The primary purpose of this study is to evaluate nationwide trends in the operative management and presentation of patients with sigmoid volvulus and to determine the safety of primary anastomosis in patients with sigmoid volvulus.
We hypothesize that the actual morbidity and mortality of volvulus will be lower than historically reported rates, and secondarily that primary anastomosis will not be associated with elevated morbidity and mortality in selected patients.
Methods
Patient Selection
The American College of Surgeons National Surgical Quality Improvement Program (ACS-NSQIP) Colectomy-Targeted Dataset was queried for patients with intestinal volvulus who underwent operative repair from 2012 to 2015. Patients with intestinal volvulus were identified based on an International Classification of Diseases, Ninth Revision (ICD-9) diagnosis of 560.2. This code does not differentiate between cecal and sigmoid volvulus. As such, patients were classified as having a sigmoid volvulus if they underwent a left-sided colectomy. Table 1 provides a breakdown of the Current Procedural Terminology (CPT) codes that defined sigmoid volvulus and details how the differentiation between colectomy with anastomosis vs colectomy without anastomosis (Hartmann’s procedure) was made.

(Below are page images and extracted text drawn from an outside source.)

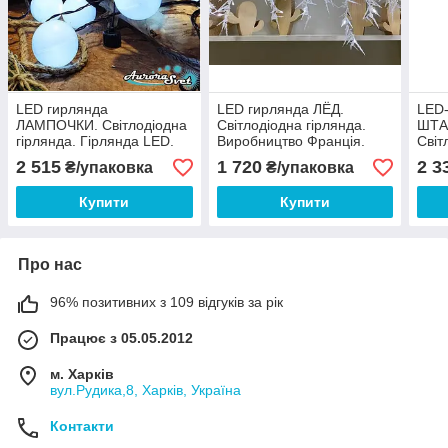
LED гирлянда
LED гирлянда ЛЁД.
LED
ЛАМПОЧКИ. Світлодіодна
Світлодіодна гірлянда.
ШТА
гірлянда. Гірлянда LED.
Виробництво Франція.
Світ
Виробництво Франція.
Виро
2 515
1 720
2 3
₴/упаковка
₴/упаковка
Купити
Купити
Про нас
96% позитивних з 109 відгуків за рік
Працює з 05.05.2012
м. Харків
вул.Рудика,8, Харків, Україна
Контакти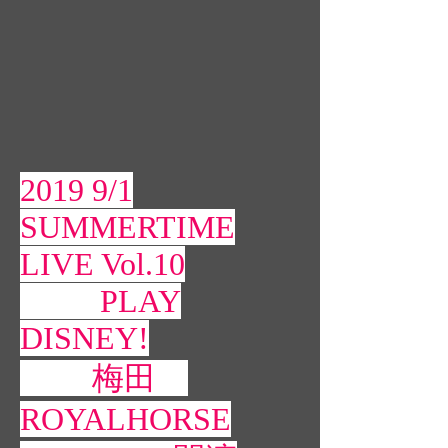
2019 9/1
SUMMERTIME
LIVE Vol.10
PLAY
DISNEY!
梅田
ROYALHORSE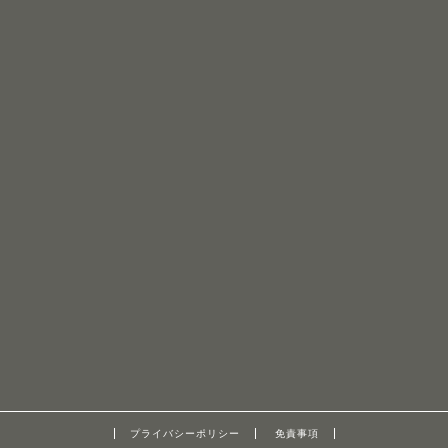
プライバシーポリシー
免責事項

A comparative analysis in patients with sigmoid volvulus was performed to study the safety of a primary anastomosis in these patients. This study was deemed exempt by the Indiana University School of Medicine Institutional Review Board.
Study Variables
Multiple preoperative and postoperative variables were collected. Preoperative variables included preoperative patient location, gender, age, race, body mass index, American Society of Anesthesiology physical status classification (ASA score), and patient comorbidities. Operative variables include the emergency status of the procedure, preoperative wound class, method of wound closure, operative time, operative approach (minimally invasive or not), and the utilization of an anastomosis. Thirty-day postoperative outcomes included mortality, overall morbidity, serious morbidity (defined as reoperation within 30-days, prolonged ventilation, organ space surgical site infection (SSI), wound dehiscence, postoperative sepsis, transfusion of greater than or equal to 4 units of packed red blood cells, cardiac arrest, postoperative myocardial infarction, pulmonary embolism, or anastomotic leak), length of stay, discharge destination, and other ACS-NSQIP defined outcomes.
Statistical Approach
Univariate statistics were performed to determine baseline differences between patients with sigmoid volvulus who underwent colectomy with anastomosis without proximal diversion and a Hartmann’s procedure with Chi-squared, Fisher’s exact, or Wilcoxon rank-sum tests, given lack of normality, as appropriate. A 1:1 propensity score-matched analysis was then performed to explore the relationship between Hartmann’s procedure and colectomy with anastomosis without proximal diversion. This analysis was repeated to compare outcomes in cases that were coded as emergent in ACS-NSQIP. Propensity score matching allows for control of differences in baseline covariables to make the group of patients undergoing Hartmann’s procedure comparable to the group of patients undergoing colectomy with anastomosis without proximal diversion.
Results
Overview of Sigmoid Volvulus
A total of 2538 patients underwent operative repair of sigmoid volvulus. Patients had a median age of 68 years (interquartile range, 55–80) and 79% were fully independent preoperatively. Fifty-one percent of operations were performed emergently (Table 2). One thousand eight hundred thirteen (71%) patients underwent colectomy with anastomosis, 240 (10%) colectomy with anastomosis and proximal diversion, and 485 (19%) colectomy with end colostomy. Patients with sigmoid volvulus had a mortality of 5.4%, a serious morbidity of 24.9%, and were discharged to a rehabilitation facility postoperatively 32.5% of the time. The anastomotic leak rate of patients with sigmoid volvulus was 4.9%.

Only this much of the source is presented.